With the temperatures warming up significantly, I am on an ice cream-making spree! I love the low sugar content of homemade ice cream, and it’s so easy to make! This cherry chocolate chunk ice cream is made without refined sugars. Instead, coconut sugar and maple syrup give it a rich flavor. With chunks of cherry and chocolate, you’ll love this fruity, healthy ice cream!
Cherry Chocolate Chunk Ice Cream
- 1 Ice Cream Maker
- 2 cups frozen cherries
- 1 ½ cups heavy cream
- 1 cup whole milk
- 4 Tbsp coconut sugar
- 2 Tbsp maple syrup
- 1 Tbsp vanilla
- ¼-⅓ cup chocolate chips
- Heat the cherries in a small saucepan over low heat, stirring frequently. Once the cherries start to soften, gently smash them with the back of a spoon to squeeze more juice out.

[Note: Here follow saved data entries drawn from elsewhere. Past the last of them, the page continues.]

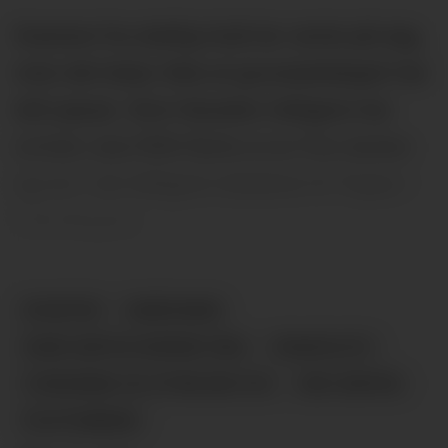
Svarene fra statlig hold lar vente på seg,
men det betyr ikke at gruveselskapet har
tatt pause. Som Kanalen tidligere har
omtalt, skal REN flytte ut av Fen skolen
og inn i de tidligere lokalene til Topaz i
Fabrikkgata.
NYHETER
BÆREVANN
RARE EARTHS NORWAY REN
FENSFELTET
FORSKNING OG UTVIKLING FOU
REE-SENTER
PILOTFABRIKK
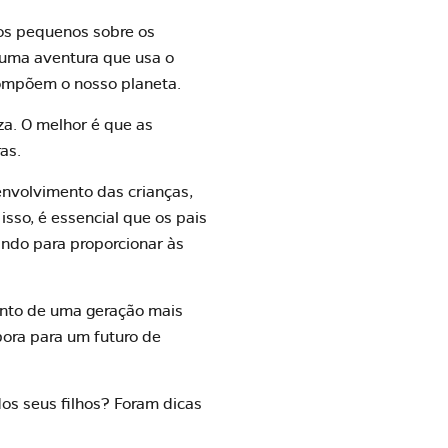
os pequenos sobre os
a uma aventura que usa o
compõem o nosso planeta.
za. O melhor é que as
as.
nvolvimento das crianças,
isso, é essencial que os
pais
ando para proporcionar às
ento de uma geração mais
bora para um
futuro
de
os seus filhos? Foram dicas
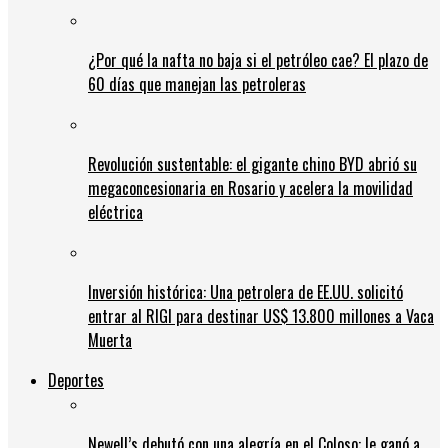
¿Por qué la nafta no baja si el petróleo cae? El plazo de
60 días que manejan las petroleras
Revolución sustentable: el gigante chino BYD abrió su
megaconcesionaria en Rosario y acelera la movilidad
eléctrica
Inversión histórica: Una petrolera de EE.UU. solicitó
entrar al RIGI para destinar US$ 13.800 millones a Vaca
Muerta
Deportes
Newell’s debutó con una alegría en el Coloso: le ganó a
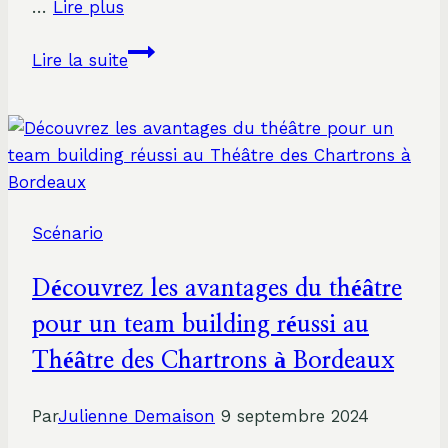
…
Lire plus
Libérer
Lire la suite
la
Créativité
et
la
Confiance
:
Scénario
Comment
le
Découvrez les avantages du théâtre
Théâtre
Transforme
pour un team building réussi au
l’Éducation
Théâtre des Chartrons à Bordeaux
Par
Julienne Demaison
9 septembre 2024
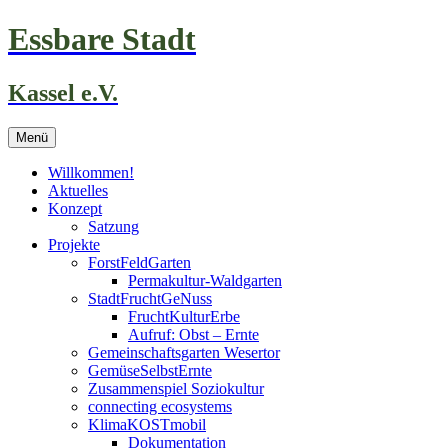
Zum
Essbare Stadt
Inhalt
springen
Kassel e.V.
Menü
Willkommen!
Aktuelles
Konzept
Satzung
Projekte
ForstFeldGarten
Permakultur-Waldgarten
StadtFruchtGeNuss
FruchtKulturErbe
Aufruf: Obst – Ernte
Gemeinschaftsgarten Wesertor
GemüseSelbstErnte
Zusammenspiel Soziokultur
connecting ecosystems
KlimaKOSTmobil
Dokumentation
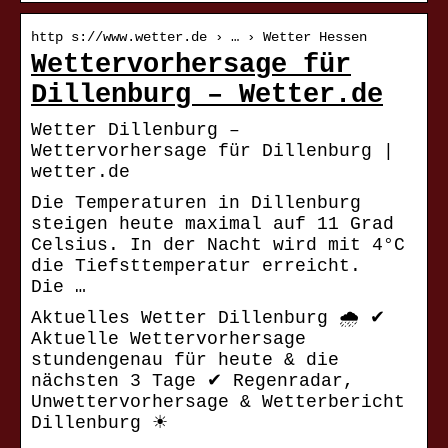
http s://www.wetter.de › … › Wetter Hessen
Wettervorhersage für
Dillenburg – Wetter.de
Wetter Dillenburg –
Wettervorhersage für Dillenburg |
wetter.de
Die Temperaturen in Dillenburg
steigen heute maximal auf 11 Grad
Celsius. In der Nacht wird mit 4°C
die Tiefsttemperatur erreicht.
Die …
Aktuelles Wetter Dillenburg 🌧️ ✔
Aktuelle Wettervorhersage
stundengenau für heute & die
nächsten 3 Tage ✔ Regenradar,
Unwettervorhersage & Wetterbericht
Dillenburg ☀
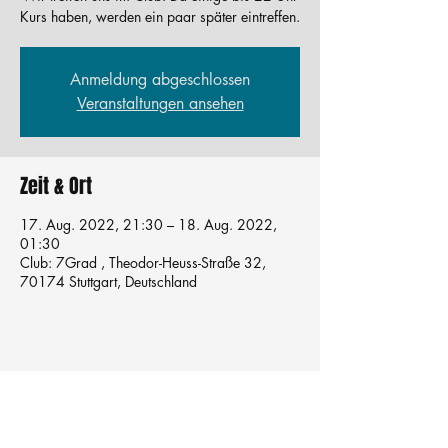
Kurs haben, werden ein paar später eintreffen.
Anmeldung abgeschlossen
Veranstaltungen ansehen
Zeit & Ort
17. Aug. 2022, 21:30 – 18. Aug. 2022,
01:30
Club: 7Grad , Theodor-Heuss-Straße 32,
70174 Stuttgart, Deutschland
Tanzschule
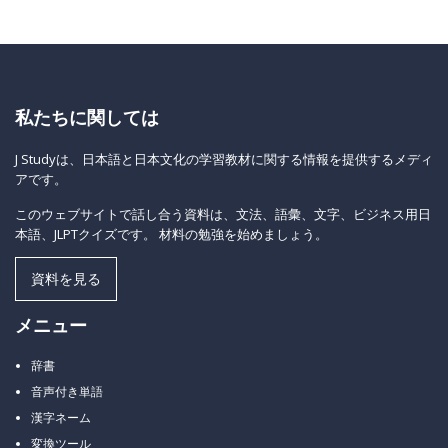
私たちに関しては
J Studyは、日本語と日本文化の学習教材に関する情報を提供するメディ
アです。
このウェブサイトで話し合う資料は、文法、語彙、文字、ビジネス用日
本語、JLPTクイズです。 材料の勉強を始めましょう。
資料を見る
メニュー
辞書
音声付き単語
漢字ネーム
変換ツール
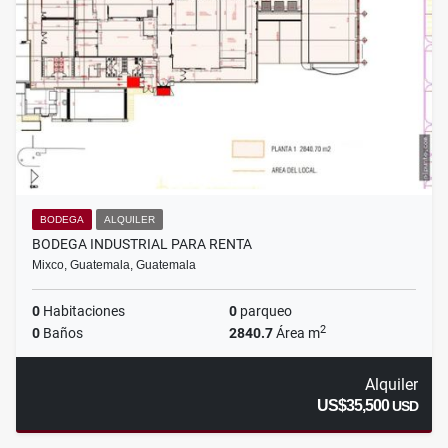
BODEGA
ALQUILER
BODEGA INDUSTRIAL PARA RENTA
Mixco, Guatemala, Guatemala
0
Habitaciones
0
parqueo
2
0
Baños
2840.7
Área m
Alquiler
US$35,500
USD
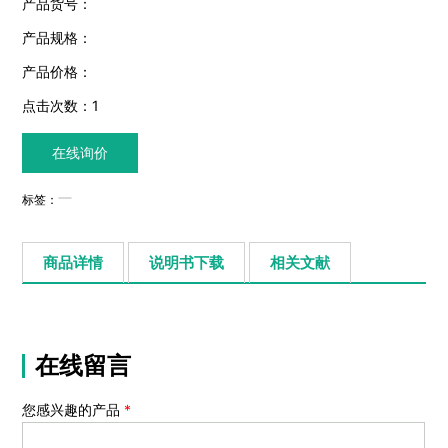
产品货号：
产品规格：
产品价格：
点击次数：
1
在线询价
标签：
商品详情
说明书下载
相关文献
在线留言
您感兴趣的产品
*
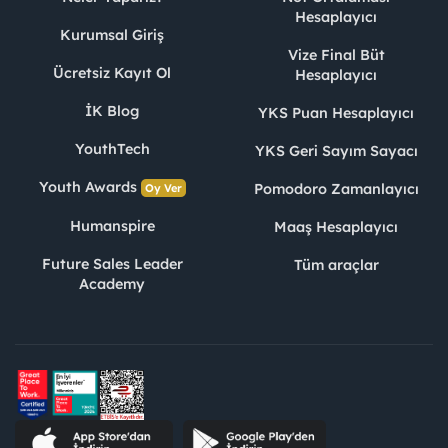
Hesaplayıcı
Kurumsal Giriş
Vize Final Büt
Ücretsiz Kayıt Ol
Hesaplayıcı
İK Blog
YKS Puan Hesaplayıcı
YouthTech
YKS Geri Sayım Sayacı
Youth Awards
Pomodoro Zamanlayıcı
Oy Ver
Humanspire
Maaş Hesaplayıcı
Future Sales Leader
Tüm araçlar
Academy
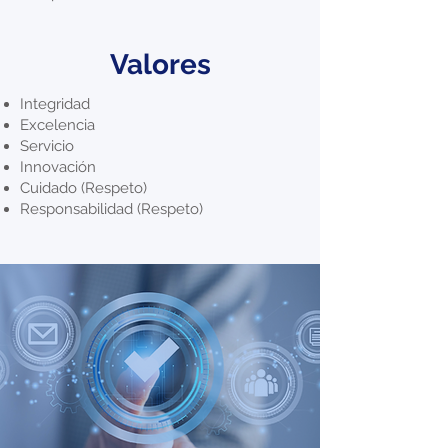
Valores
Integridad
Excelencia
Servicio
Innovación
Cuidado (Respeto)
Responsabilidad (Respeto)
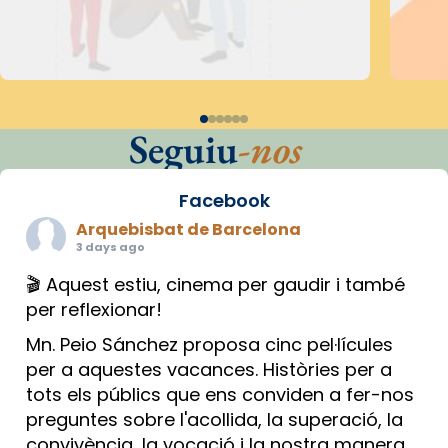
Seguiu
-nos
Facebook
Arquebisbat de Barcelona
3 days ago
🎬 Aquest estiu, cinema per gaudir i també
per reflexionar!
Mn. Peio Sánchez proposa cinc pel·lícules
per a aquestes vacances. Històries per a
tots els públics que ens conviden a fer-nos
preguntes sobre l'acollida, la superació, la
convivència, la vocació i la nostra manera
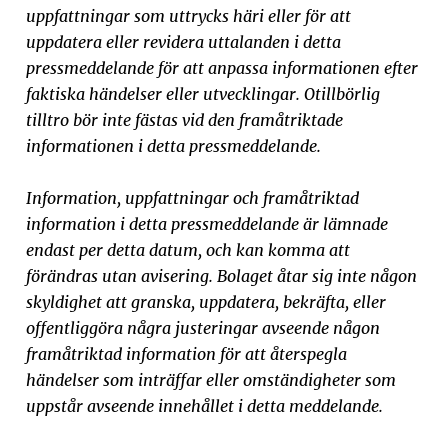
uppfattningar som uttrycks häri eller för att
uppdatera eller revidera uttalanden i detta
pressmeddelande för att anpassa informationen efter
faktiska händelser eller utvecklingar. Otillbörlig
tilltro bör inte fästas vid den framåtriktade
informationen i detta pressmeddelande.
Information, uppfattningar och framåtriktad
information i detta pressmeddelande är lämnade
endast per detta datum, och kan komma att
förändras utan avisering. Bolaget åtar sig inte någon
skyldighet att granska, uppdatera, bekräfta, eller
offentliggöra några justeringar avseende någon
framåtriktad information för att återspegla
händelser som inträffar eller omständigheter som
uppstår avseende innehållet i detta meddelande.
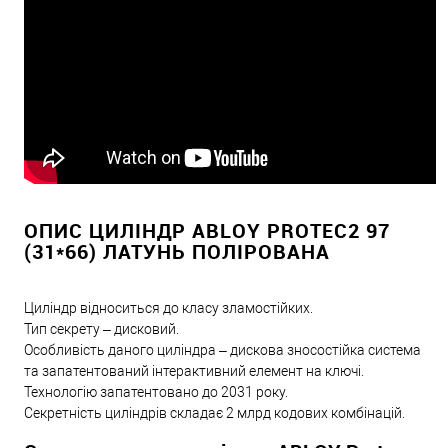
ОПИС ЦИЛІНДР ABLOY PROTEC2 97
(31*66) ЛАТУНЬ ПОЛІРОВАНА
Циліндр відноситься до класу зламостійких.
Тип секрету – дисковий.
Особливість даного циліндра – дискова зносостійка система
та запатентований інтерактивний елемент на ключі.
Технологію запатентовано до 2031 року.
Секретність циліндрів складає 2 млрд кодових комбінацій.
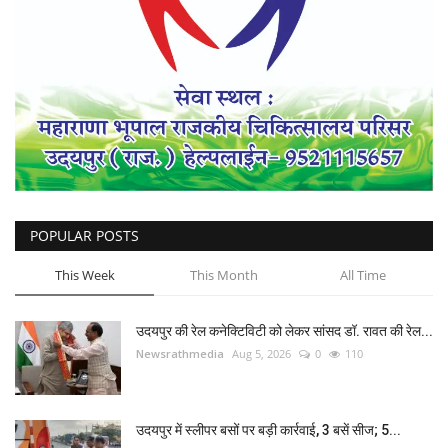
POPULAR POSTS
This Week
This Month
All Time
उदयपुर की रेल कनेक्टिविटी को लेकर सांसद डॉ. रावत की रेल...
Newsrathmedia
Aug 5, 2026
0
110
उदयपुर में स्लीपर बसों पर बड़ी कार्रवाई, 3 बसें सीज; 5...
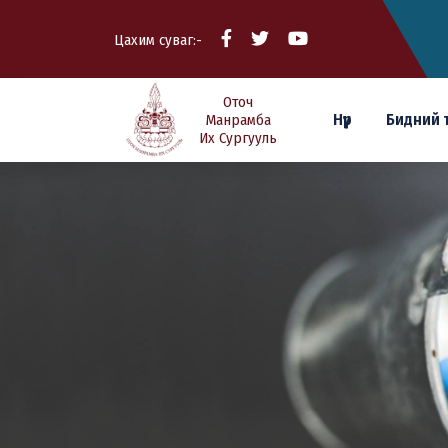
Цахим суваг:-
Оточ
Нүүр
Бидний 
Манрамба
Их Сургууль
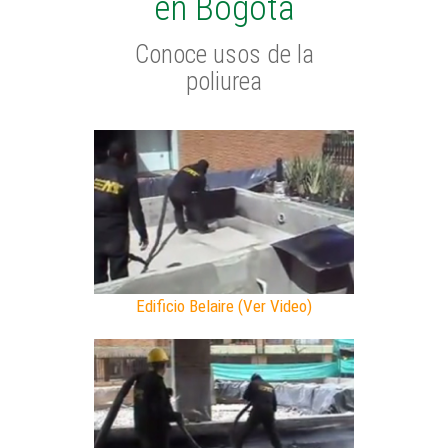
en Bogotá
Conoce usos de la
poliurea
Edificio Belaire (Ver Video)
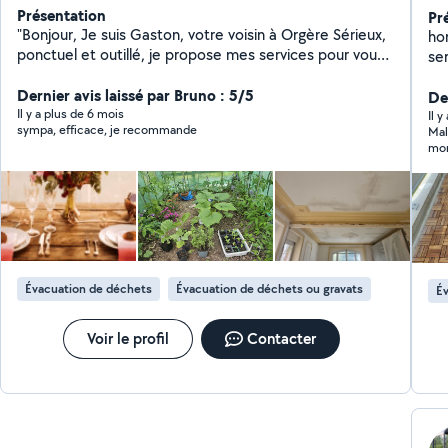
Présentation
Pr
"Bonjour, Je suis Gaston, votre voisin à Orgère Sérieux,
ho
ponctuel et outillé, je propose mes services pour vous
se
aider dans vos projets du quotidien sur le secteur
mo
d'Orgères, Rennes Sud et les communes environnantes
Dernier avis laissé par Bruno : 5/5
dé
Der
(Bruz, Chartres-de Bretagne, Pont-Péan). Bricolage:
Il y a plus de 6 mois
Il 
sympa, efficace, je recommande
Mal
Montage de meubles, pose d'étagère, changement de
mon 
luminaires, petite réparation. Entretien extérieur: Tonte
combien 
de pelouse, taille de haies, nettoyage haute pression.
Pla
Aide & Manutention: Aide au déménagement,
mon
transport d'objets encombrants. Pourquoi me choisir
Travaille sognè et respect des délais. Matériel
professionnel à disposition. Réponse rapide à vos
messages N'hésitez pas à me contater pour discuter
Évacuation de déchets
Évacuation de déchets ou gravats
Év
de vos besion. À bientôt!"
Voir le profil
Contacter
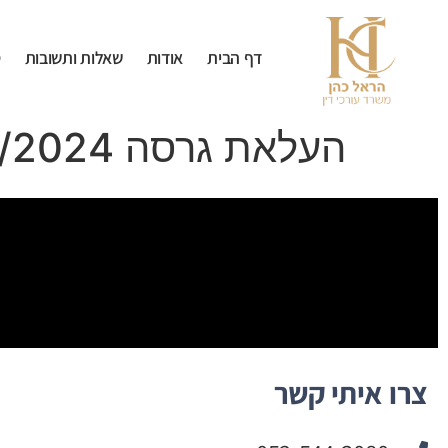
לתוכן
דף הבית
אודות
שאלות ותשובות
ט
העלאת גרסה 24/01/2024
צרו איתי קשר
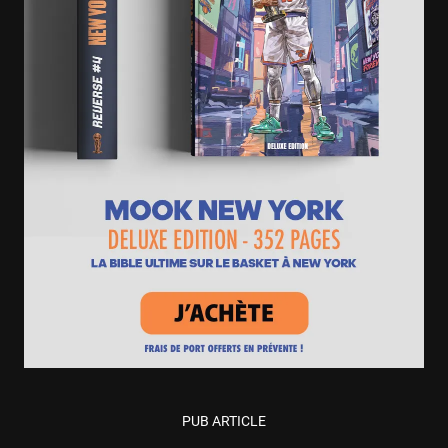
PUB ARTICLE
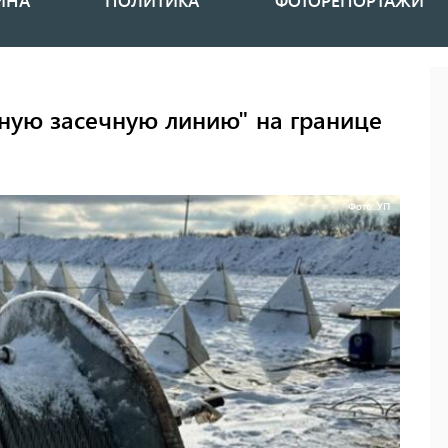
ИНА
ПОЛИТИКА
ФОТОРЕПОРТАЖИ
ную засечную линию" на границе
Фото: УП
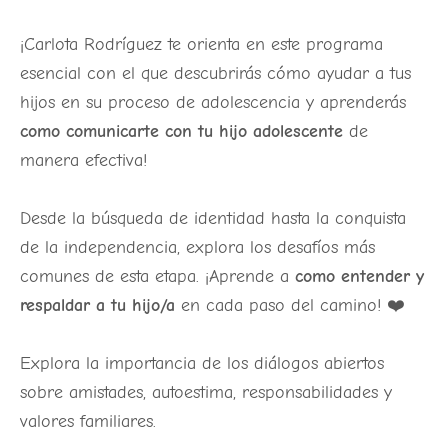
¡Carlota Rodríguez te orienta en este programa
esencial con el que descubrirás cómo ayudar a tus
hijos en su proceso de adolescencia y aprenderás
como comunicarte con tu hijo
adolescente
de
manera efectiva!
Desde la búsqueda de identidad hasta la conquista
de la independencia, explora los desafíos más
comunes de esta etapa. ¡Aprende a
como entender y
respaldar a tu hijo/a
en cada paso del camino! ❤️
Explora la importancia de los diálogos abiertos
sobre amistades, autoestima, responsabilidades y
valores familiares.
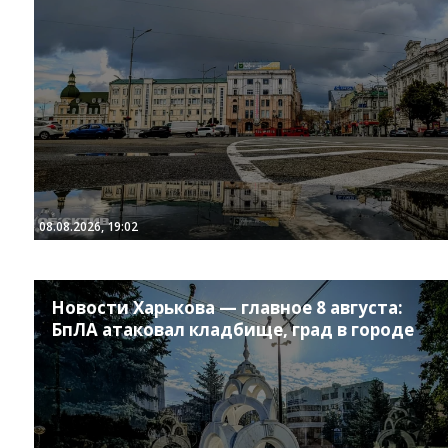
Instagram
Facebook
Twitter
Youtube
08.08.2026, 19:02
Новости Харькова — главное 8 августа:
БпЛА атаковал кладбище, град в городе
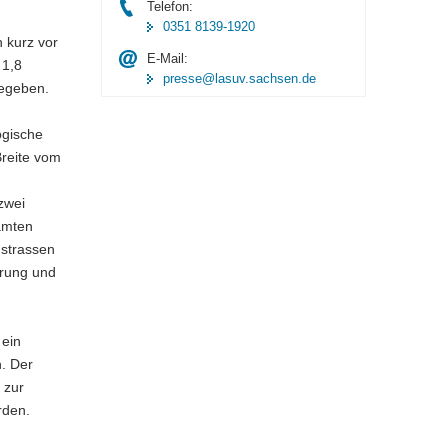
Telefon:
0351 8139-1920
 kurz vor
E-Mail:
 1,8
presse@lasuv.sachsen.de
gegeben.
ogische
reite vom
zwei
amten
gstrassen
erung und
 ein
n. Der
 zur
rden.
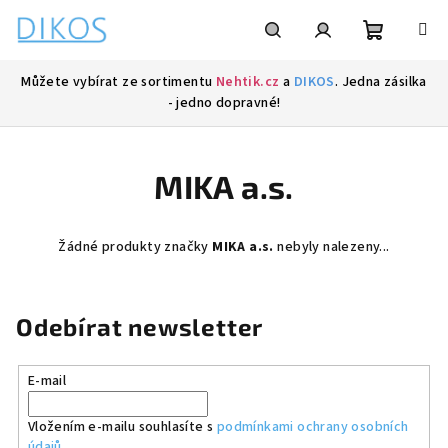
Přejít
na
obsah
Nákupní
Hledat
Přihlášení
Můžete vybírat ze sortimentu
Nehtik.cz
a
DIKOS
. Jedna zásilka
- jedno dopravné!
košík
MIKA a.s.
Žádné produkty značky
MIKA a.s.
nebyly nalezeny...
Odebírat newsletter
E-mail
Vložením e-mailu souhlasíte s
podmínkami ochrany osobních
údajů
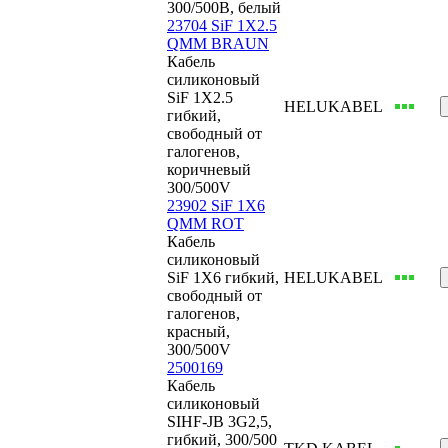
300/500В, белый
23704 SiF 1X2.5
QMM BRAUN
Кабель
силиконовый
SiF 1X2.5
HELUKABEL
гибкий,
свободный от
галогенов,
коричневый
300/500V
23902 SiF 1X6
QMM ROT
Кабель
силиконовый
SiF 1X6 гибкий,
HELUKABEL
свободный от
галогенов,
красный,
300/500V
2500169
Кабель
силиконовый
SIHF-JB 3G2,5,
гибкий, 300/500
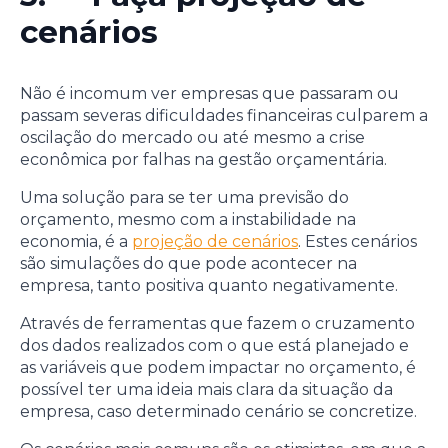
cenários
Não é incomum ver empresas que passaram ou
passam severas dificuldades financeiras culparem a
oscilação do mercado ou até mesmo a crise
econômica por falhas na gestão orçamentária.
Uma solução para se ter uma previsão do
orçamento, mesmo com a instabilidade na
economia, é a
projeção de cenários
. Estes cenários
são simulações do que pode acontecer na
empresa, tanto positiva quanto negativamente.
Através de ferramentas que fazem o cruzamento
dos dados realizados com o que está planejado e
as variáveis que podem impactar no orçamento, é
possível ter uma ideia mais clara da situação da
empresa, caso determinado cenário se concretize.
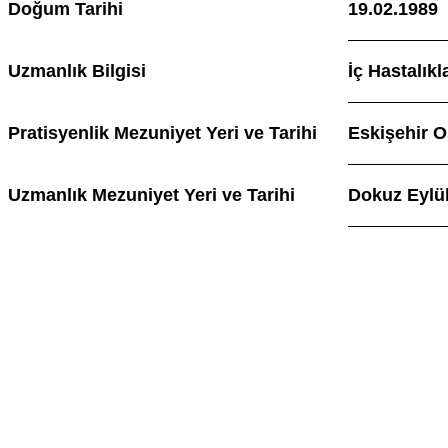
Doğum Tarihi
19.02.1989
Uzmanlık Bilgisi
İç Hastalıkl
Pratisyenlik Mezuniyet Yeri ve Tarihi
Eskişehir O
Uzmanlık Mezuniyet Yeri ve Tarihi
Dokuz Eylül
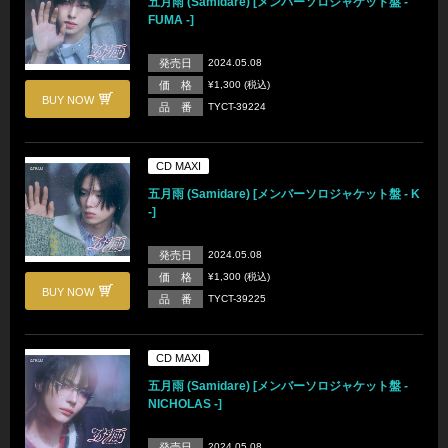
五月雨 (Samidare) [メンバーソロジャケット盤 -
FUMA -]
発売日
2024.05.08
価 格
¥1,300 (税込)
BUY NOW
品 番
TYCT-39224
CD MAXI
五月雨 (Samidare) [メンバーソロジャケット盤 - K
-]
発売日
2024.05.08
価 格
¥1,300 (税込)
BUY NOW
品 番
TYCT-39225
CD MAXI
五月雨 (Samidare) [メンバーソロジャケット盤 -
NICHOLAS -]
発売日
2024.05.08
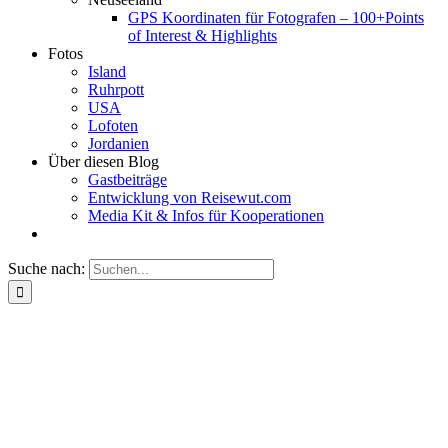
GPS Koordinaten für Fotografen – 100+Points
of Interest & Highlights
Fotos
Island
Ruhrpott
USA
Lofoten
Jordanien
Über diesen Blog
Gastbeiträge
Entwicklung von Reisewut.com
Media Kit & Infos für Kooperationen
Suche nach:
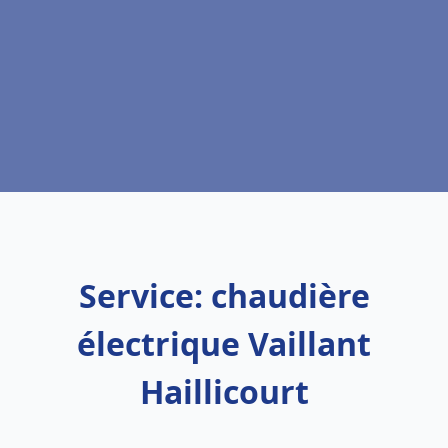
Service: chaudière
électrique Vaillant
Haillicourt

- Strain the cherries and save the cherries and cherry juice in separate bowls. Let cool in the refrigerator.
- Meanwhile, whisk the rest of the ingredients, as well as the cooled cherry juice, in a medium-sized bowl.
- Pour the mixture into an ice cream maker and churn for about 20 minutes or until the ice cream is thick and has stopped turning.
- When the ice cream is almost done churning, melt the chocolate chips. Set aside.
- Scoop the ice cream into a freezer friendly container. Stir in the cherries.
- Drizzle the chocolate little by little over the ice cream, alternating drizzling and stirring so the chocolate gets mixed into the ice cream.
- The ice cream will be very soft, so place the ice cream in the freezer to finish solidifying. I left mine overnight to completely solidify. If you want to make and eat this in the same day, I recommend making the ice cream in the morning so it has time to finish freezing throughout the day.